March 30, 2018

Can You Develop a Seed Allergy?

Many people who are allergic to tree nuts wonder if they can safely consume sunflower, pumpkin, sesame or poppy seeds on a nut-free diet. In fact, these seeds have nothing to do with tree nuts, as they come from plant families, totally different from nut-producing trees. This means that the seeds themselves (unless contaminated) do not contain any allergens associated with tree nuts.


Seeds are quite nutritive and many of them have a taste somewhat similar to that of nuts. People avoiding peanuts and tree nuts often replace them with some of these seeds in cooking.

However, while seeds are not dangerous for nut-allergic people, allergies to seeds themselves have been on the rise recently. Seed allergy can trigger severe reaction, including anaphylaxis.

Seeds as a Rare Kind of Food Allergens


An allergy to seeds may actually develop in some people with tree nut allergies.
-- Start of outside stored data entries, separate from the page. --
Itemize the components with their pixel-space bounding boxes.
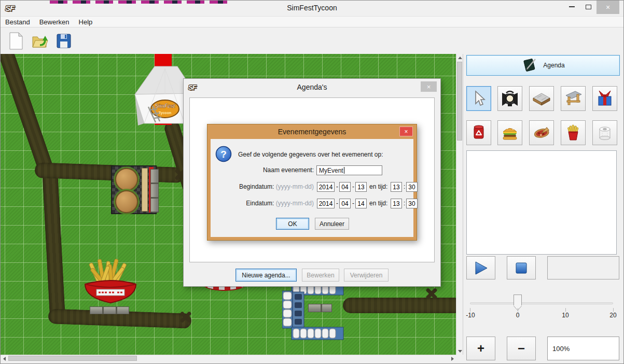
begin-year-input[interactable] [317,182,335,192]
slider-tick [565,308,566,312]
vertical-scroll-thumb[interactable] [457,62,462,141]
zoom-out-button[interactable]: − [507,337,536,360]
scroll-right-button[interactable] [449,355,456,362]
burger-stand[interactable] [111,165,157,214]
bench[interactable] [150,169,159,213]
new-agenda-button[interactable]: Nieuwe agenda... [235,269,297,282]
path-left [42,169,65,321]
end-hour-input[interactable] [391,199,402,208]
burger-stand-counter [142,168,148,212]
slider-label-0: 0 [516,312,520,319]
agenda-list-area[interactable] [466,150,617,255]
save-floppy-icon [55,32,73,50]
close-icon: × [606,3,610,11]
agendas-dialog-title: Agenda's [184,83,440,91]
slider-tick [470,308,470,312]
event-dialog-close-button[interactable]: × [399,127,413,136]
end-year-input[interactable] [317,199,335,208]
date-separator: - [336,199,338,208]
new-document-icon [7,32,25,50]
tool-trash-can[interactable] [466,120,491,145]
tool-toilet-paper[interactable] [592,120,617,145]
begin-day-input[interactable] [355,182,367,192]
menu-help[interactable]: Help [74,17,98,27]
arrow-left-icon [3,357,6,361]
open-file-button[interactable] [30,31,50,51]
save-file-button[interactable] [53,31,74,51]
speed-slider-handle[interactable] [514,295,522,305]
pizza-icon [532,123,551,142]
menu-bewerken[interactable]: Bewerken [35,17,74,27]
tent-logo-subtext: Tycoon [159,111,171,115]
time-separator: : [404,182,405,192]
x-marker[interactable] [179,310,192,324]
hamburger-icon [501,123,519,142]
menu-bestand[interactable]: Bestand [1,17,35,27]
begin-month-input[interactable] [339,182,351,192]
map-horizontal-scrollbar[interactable] [1,355,456,362]
time-label: en tijd: [369,199,387,208]
delete-agenda-button: Verwijderen [344,269,389,282]
burger-prop [115,190,138,213]
tool-road-tile[interactable] [529,86,554,111]
edit-agenda-button: Bewerken [302,269,339,282]
name-label: Naam evenement: [211,165,314,175]
text-caret [344,167,344,174]
tool-spotlight[interactable] [497,86,522,111]
map-vertical-scrollbar[interactable] [456,54,463,355]
date-separator: - [352,199,354,208]
question-icon: ? [215,146,232,162]
begin-hour-input[interactable] [391,182,402,192]
maximize-icon [586,5,591,9]
tool-stage[interactable] [561,86,586,111]
horizontal-scroll-thumb[interactable] [8,356,137,361]
stop-button[interactable] [507,256,536,279]
spotlight-icon [501,89,519,108]
end-minute-input[interactable] [406,199,418,208]
arrow-right-icon [451,357,454,361]
close-icon: × [404,128,408,135]
zoom-level-field[interactable]: 100% [547,337,619,360]
stage-icon [564,89,583,108]
plus-icon: + [477,341,484,356]
tool-select-cursor[interactable] [466,86,491,111]
tool-hamburger[interactable] [497,120,522,145]
play-icon [473,261,489,275]
agenda-book-icon [521,58,538,73]
event-name-value: MyEvent [319,167,343,174]
maximize-button[interactable] [580,1,597,13]
minimize-icon [569,6,575,7]
agenda-button[interactable]: Agenda [466,55,620,76]
x-marker[interactable] [425,287,438,300]
event-name-input[interactable]: MyEvent [316,165,382,175]
event-dialog-title: Evenementgegevens [207,124,417,139]
agendas-dialog-close-button[interactable]: × [421,81,437,92]
minimize-button[interactable] [563,1,580,13]
zoom-in-button[interactable]: + [466,337,495,360]
tool-gift[interactable] [592,86,617,111]
slider-tick [518,308,518,312]
ok-button[interactable]: OK [276,218,309,230]
tool-french-fries[interactable] [561,120,586,145]
bench[interactable] [308,304,332,312]
begin-minute-input[interactable] [406,182,418,192]
end-month-input[interactable] [339,199,351,208]
side-panel: Agenda [463,54,624,355]
open-folder-icon [31,32,49,50]
slider-label-minus10: -10 [466,312,475,319]
slider-label-10: 10 [562,312,568,319]
fries-stand[interactable] [81,256,140,307]
end-day-input[interactable] [355,199,367,208]
new-file-button[interactable] [6,31,26,51]
play-button[interactable] [466,256,495,279]
close-button[interactable]: × [597,1,619,14]
bench[interactable] [90,306,129,314]
arrow-up-icon [458,57,462,59]
tool-pizza[interactable] [529,120,554,145]
trash-can-icon [469,123,488,142]
agendas-dialog-titlebar: SF Agenda's [184,79,440,95]
speed-slider-track[interactable] [470,302,613,304]
slider-label-20: 20 [609,312,616,319]
scroll-left-button[interactable] [1,355,8,362]
cancel-button[interactable]: Annuleer [315,218,349,230]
Not all kinds of seeds are likely to induce allergies, but some of them do cause problems. According to statistics, estimated 0.1 percent of the global population is allergic to seeds.

One of the most commonly occurring seed allergies is an allergy to sesame seed. It is more associated with countries where foods containing sesame are highly consumed, for example, Israel or Australia. Moreover, the Canadian Food Inspection Agency includes sesame into the group of ten major allergens.

Speaking of the United States, sesame allergy is less common than other food allergies – only 0,001 percent of Americans have a sesame allergy. However, in people affected by this allergic disorder, exposure to sesame may cause severe, even life-threatening reactions (anaphylaxis).

If you are wondering whether eating sesame seeds is safe for you, it is better to consult with your allergist.

Some people can develop severe allergies to poppy seeds, especially those with allergies to pollen and tree nuts (such as hazelnut). Although there is no confirmed information about how many people are affected by poppy seeds allergies, these are rather considered to be rare.

Sunflower seeds may also induce allergies. There even have been a number of people who reported developing anaphylactic reaction to these seeds. Yet, sunflower seeds allergy remains rare, compared to other food allergies.

You may also have an allergy to pumpkin seeds, but the likelihood of developing it is extremely low.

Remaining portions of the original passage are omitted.